= Task to complete =
Your copy should repeat each record below exactly and contain no images.

= Data =
- Opening Delimiter -

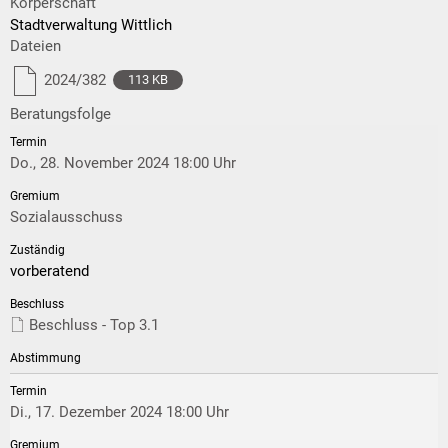
Körperschaft
Stadtverwaltung Wittlich
Dateien
2024/382
113 KB
Beratungsfolge
Do., 28. November 2024 18:00 Uhr
Sozialausschuss
vorberatend
Beschluss - Top 3.1
Di., 17. Dezember 2024 18:00 Uhr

- Closing Delimiter -

= Written reply =
Körperschaft
Stadtverwaltung Wittlich
Dateien
2024/382
113 KB
Beratungsfolge
Do., 28. November 2024 18:00 Uhr
Sozialausschuss
vorberatend
Beschluss - Top 3.1
Di., 17. Dezember 2024 18:00 Uhr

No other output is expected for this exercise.